Today, a brief worldbuilding consideration: how do we square fantasy pantheons with monotheistic churches?

----

When it comes to depictions of organized religion in fantasy, I find myself pulled in a couple directions. 

First, modern d20 fantasy games tend to assume a large, non-exhaustive pantheon of gods with varying domains, which players don't necessarily need to have any particular attitude towards, though they can choose to focus on one, and generally need to if they're a cleric (but generally not if they're a paladin, in modern games). This trope descends primarily from depictions of the Greek and Roman pantheons, as well as treatments of pagan religions in pulps like Conan and Fafhrd and the Grey Mouser. 

On the other hand, the large, monolithic capital-C Church, primarily related to the real-world Catholic church, especially through depictions in literature and film from Dracula (via Abraham van Helsing and through him the OD&D Cleric) to anything set in the Spanish Inquisition. Depictions of this church in a given fantasy campaign can range from central to distant, staunch allies or corrupt villains, but there's just the one, with schisms and factional differences generally pushed to the side. 

It's not very easy to square these two tropes, but by the gods people have spent ages trying. 

I tried to do it in my Pharos campaign with the Concordance Church (not to be confused with that other thing from Pathfinder lore I know nothing about), a unified institution on the small, isolated island of Pharos wherein each of the Gods of the Inner Sea have their own shrine and priesthood, sharing a big tent and working intermittently towards shared goals. It was a rather hacky solution, which didn't fit neatly into the campaign and generally caused confusion more than it simplified things. 

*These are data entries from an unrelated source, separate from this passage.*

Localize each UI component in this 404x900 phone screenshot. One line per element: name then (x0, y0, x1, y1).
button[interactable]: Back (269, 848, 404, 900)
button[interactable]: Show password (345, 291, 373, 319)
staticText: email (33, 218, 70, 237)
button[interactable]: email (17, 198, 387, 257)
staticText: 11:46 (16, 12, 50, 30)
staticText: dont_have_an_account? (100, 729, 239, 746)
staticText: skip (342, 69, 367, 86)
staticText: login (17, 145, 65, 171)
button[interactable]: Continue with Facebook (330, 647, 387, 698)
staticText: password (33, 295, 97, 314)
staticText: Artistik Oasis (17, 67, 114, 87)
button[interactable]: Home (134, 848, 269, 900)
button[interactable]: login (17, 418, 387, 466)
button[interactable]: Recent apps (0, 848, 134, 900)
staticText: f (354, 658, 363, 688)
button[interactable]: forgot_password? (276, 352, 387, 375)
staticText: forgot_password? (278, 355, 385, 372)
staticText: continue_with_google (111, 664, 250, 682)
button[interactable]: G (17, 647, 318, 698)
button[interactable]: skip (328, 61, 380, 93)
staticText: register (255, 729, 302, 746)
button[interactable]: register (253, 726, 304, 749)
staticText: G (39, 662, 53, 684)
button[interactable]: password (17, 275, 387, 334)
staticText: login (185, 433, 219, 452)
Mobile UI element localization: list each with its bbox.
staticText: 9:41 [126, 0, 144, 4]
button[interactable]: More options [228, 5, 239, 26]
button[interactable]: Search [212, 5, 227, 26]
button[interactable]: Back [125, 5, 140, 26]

These thoughts were kicked off by re-reading Monte Cook's Ptolus, which also tries to square this circle. In that case, the eponymous city is the center of a powerful regional church of the totally-not-Catholic variety (instead of a cross, it's an ankh!) dedicated to Lothian, while also featuring an entire district dedicated to the patchwork worship of gods large and small, from the tavern-church of the god of drink to the squalid, unmaintained temple of the rat god. 

It's a valiant and effortful attempt, but ultimately not one that really resonates with me, and since I may be trying my hand at running another Ptolus campaign in the future, it's something I wanted to figure out early. 

I haven't seen this particular depiction of a fantasy mono-church before, so here goes the idea:

The church/temple as a unified intermediary between the gods and mortals.

To fall into the hands of even a good god is a terrible thing. Even the best and most compassionate are distant. They fight battles on fronts that mortals can scarcely imagine, work toward ends hundreds or thousands of years in the future, and see the efforts of a single mortal as parts of a whole tapestry, not their individual struggle. For a mortal to dedicate their life in the service of such a being requires selflessness and faith very few can mach, and many are broken in the attempt. 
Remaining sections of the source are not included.